DNA methylation marker shows promise for detecting breast cancer risk
By Pamela Kidron
DNA methylation could prove to be an effective indicator of breast cancer risk, according to a new study published online April 11 in the Journal of the National Cancer Institute.
DNA methylation is a form of epigenetic modification that may control gene regulation, but is not directly part of the DNA sequence. In this study, NIEHS epidemiologists Jack Taylor, M.D., Ph.D., and Zongli Xu, Ph.D., discovered that, by measuring such epigenetic modifications, it’s possible to capture changes in susceptibility to breast cancer that result from factors such as aging or the environment — changes that genetic studies of DNA sequence do not capture.
Taylor’s group found that evidence of this modification was a better predictor of breast cancer risk than other approaches, such as the Gail model, which relies on known risk factors including age; reproductive, medical, and family history; and common polymorphisms. However, Taylor cautions that the work is the first study of its kind and that these measurements are not yet accurate enough for clinical use.
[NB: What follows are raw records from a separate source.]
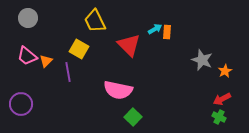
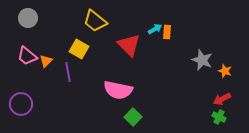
yellow trapezoid: rotated 25 degrees counterclockwise
orange star: rotated 24 degrees counterclockwise
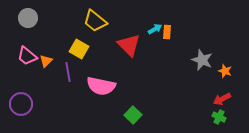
pink semicircle: moved 17 px left, 4 px up
green square: moved 2 px up
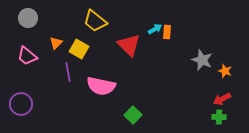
orange triangle: moved 10 px right, 18 px up
green cross: rotated 24 degrees counterclockwise
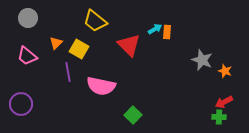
red arrow: moved 2 px right, 3 px down
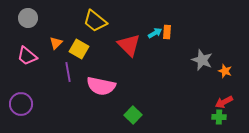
cyan arrow: moved 4 px down
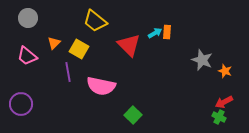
orange triangle: moved 2 px left
green cross: rotated 24 degrees clockwise
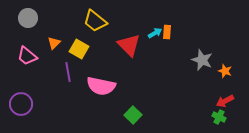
red arrow: moved 1 px right, 1 px up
NIEHS Sister Study yields valuable data
Working with DNA extracted from white blood cells in blood samples, Taylor and his colleagues assessed the methylation profile of 27,000 sites across the genome. They used samples from a cohort of women in the NIEHS Sister Study, a nationwide study of women who have had a biological sister with breast cancer. The Sister Study is designed to explore genetic and environmental determinants of breast cancer.
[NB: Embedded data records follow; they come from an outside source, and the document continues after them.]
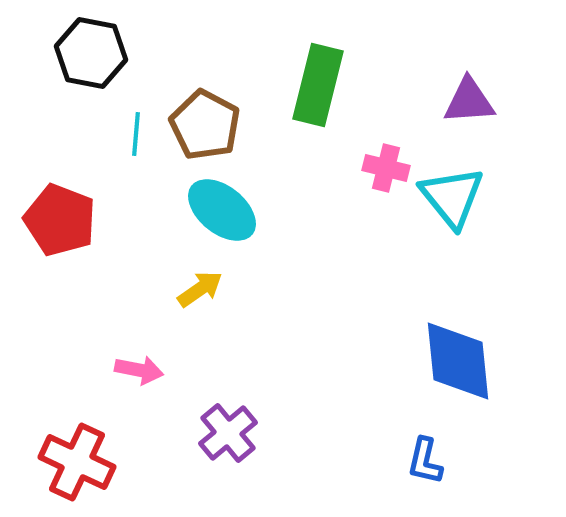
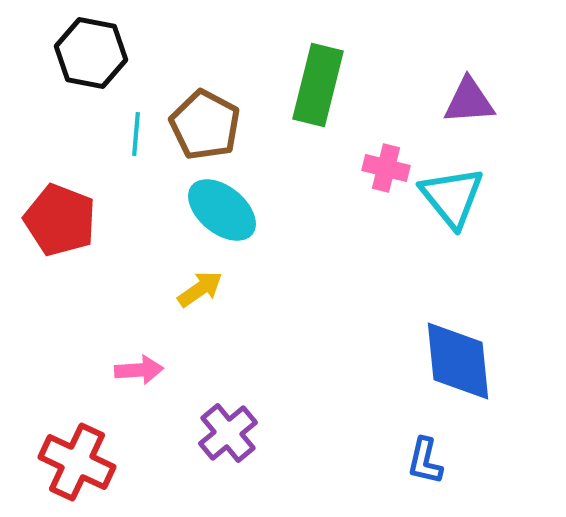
pink arrow: rotated 15 degrees counterclockwise
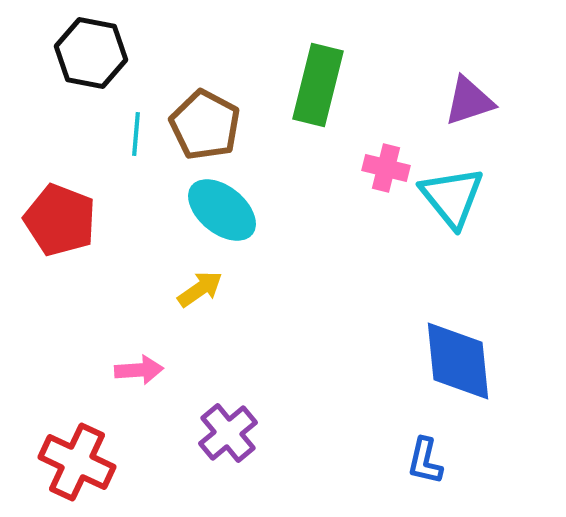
purple triangle: rotated 14 degrees counterclockwise
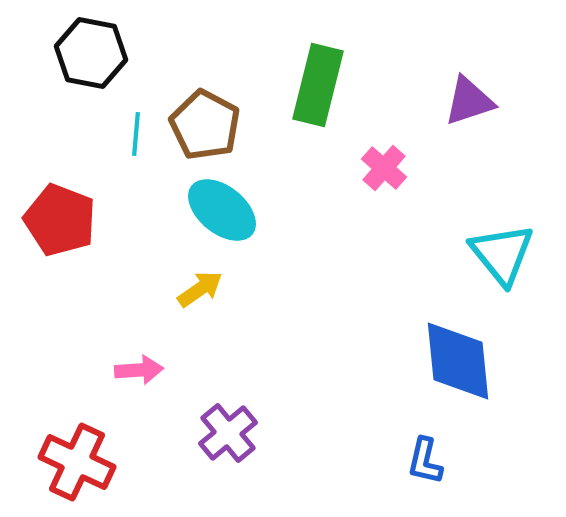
pink cross: moved 2 px left; rotated 27 degrees clockwise
cyan triangle: moved 50 px right, 57 px down
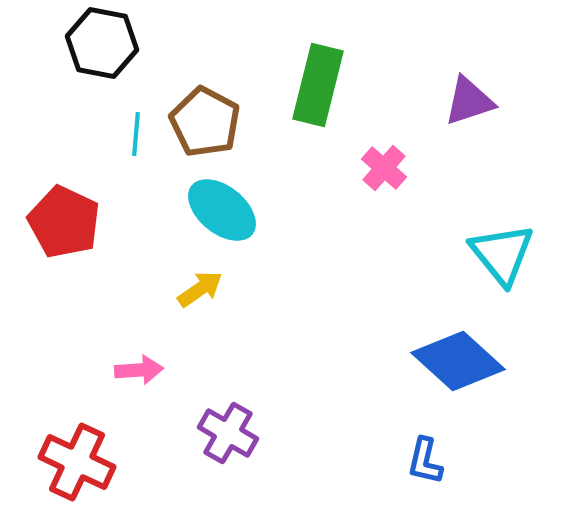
black hexagon: moved 11 px right, 10 px up
brown pentagon: moved 3 px up
red pentagon: moved 4 px right, 2 px down; rotated 4 degrees clockwise
blue diamond: rotated 42 degrees counterclockwise
purple cross: rotated 20 degrees counterclockwise
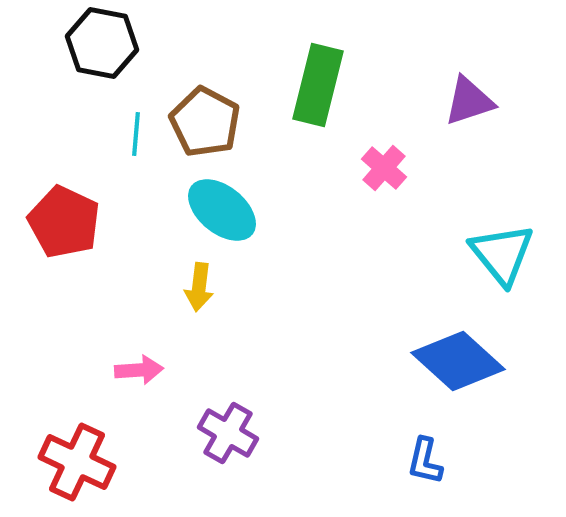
yellow arrow: moved 1 px left, 2 px up; rotated 132 degrees clockwise
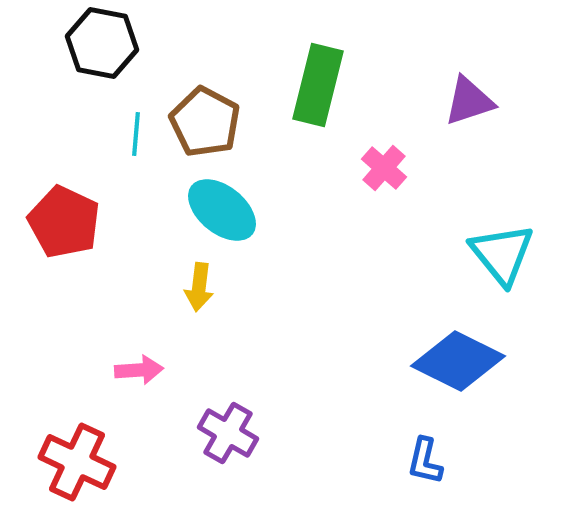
blue diamond: rotated 16 degrees counterclockwise
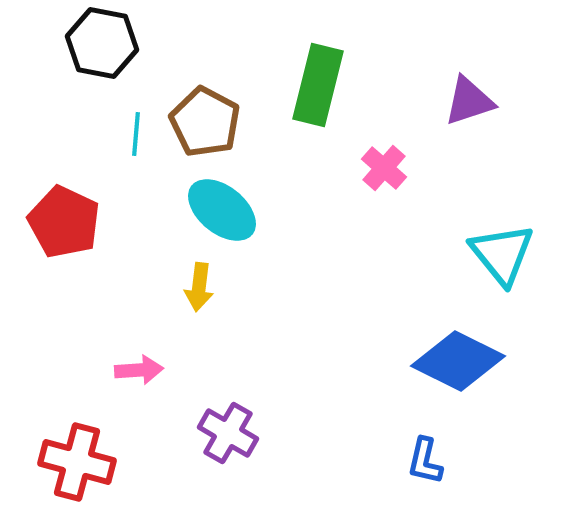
red cross: rotated 10 degrees counterclockwise
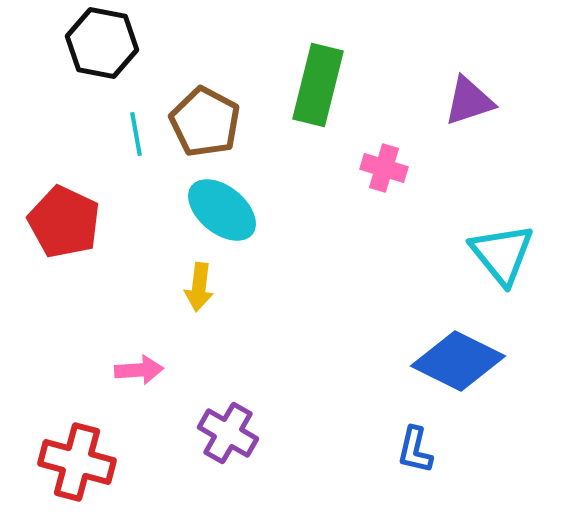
cyan line: rotated 15 degrees counterclockwise
pink cross: rotated 24 degrees counterclockwise
blue L-shape: moved 10 px left, 11 px up
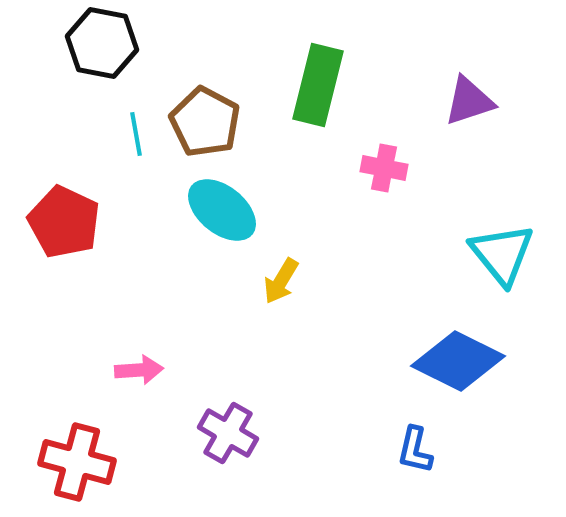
pink cross: rotated 6 degrees counterclockwise
yellow arrow: moved 82 px right, 6 px up; rotated 24 degrees clockwise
The NIEHS team used the data to examine whether these sites were different in those who later developed breast cancer than those who did not. They also examined the predictive power of blood methylation, compared with the Gail model, and 10 common polymorphisms that are associated with breast cancer risk.
The data provided evidence that there are differences in blood DNA methylation in those who ultimately develop breast cancer. These differences are detectable months to years before the clinical diagnosis of breast cancer.
Of the 250 differentially methylated sites the team identified, 188, or 75.2 percent, were undermethylated. The prediction accuracy via methylation was 66 percent, compared to 56 percent for the Gail model and 59 percent for genome-wide association study polymorphisms.
“While methylation profiling of blood holds promise for detecting and predicting breast cancer, we have to be careful,” cautioned Taylor. “The next step is to replicate these methylation findings in other studies.”
Because of the possibility that effects could differ by race or ethnicity, Taylor and the team restricted their analysis to non-Hispanic whites. Now, the findings must be replicated in studies of other ethnic groups. Also, the study was done with women who each had a sister with breast cancer, and it cannot be assumed that these results would apply to women with a different family history.
Producing a diagnostic tool
The study may help researchers move closer to developing a blood test that can predict a woman’s chances of developing breast cancer. Women with elevated risk could then be monitored closely. Early diagnosis of breast cancer, before it spreads, is essential for successful treatment.
Breast cancer is the most common cancer in women and the leading cause of cancer mortality worldwide. Some 40,000 people die annually from breast cancer in the United States.
Taylor heads the NIEHS Molecular and Genetic Epidemiology Group, which works toward understanding the interaction between genes and environmental exposures in human carcinogenesis. The Sister Study is led by NIEHS Epidemiology Branch Chief Dale Sandler, Ph.D.
Citation: Xu Z, Bolick SC, DeRoo LA, Weinberg CR, Sandler DP, Taylor JA. (http://www.ncbi.nlm.nih.gov/pubmed/23578854) 2013. Epigenome-wide association study of breast cancer using prospectively collected Sister Study samples. J Natl Cancer Inst; doi:10.1093/jnci/djt045 [Online 11 April 2013].
(Pamela Kidron is a contract writer with the NIEHS office in Bethesda, Md.)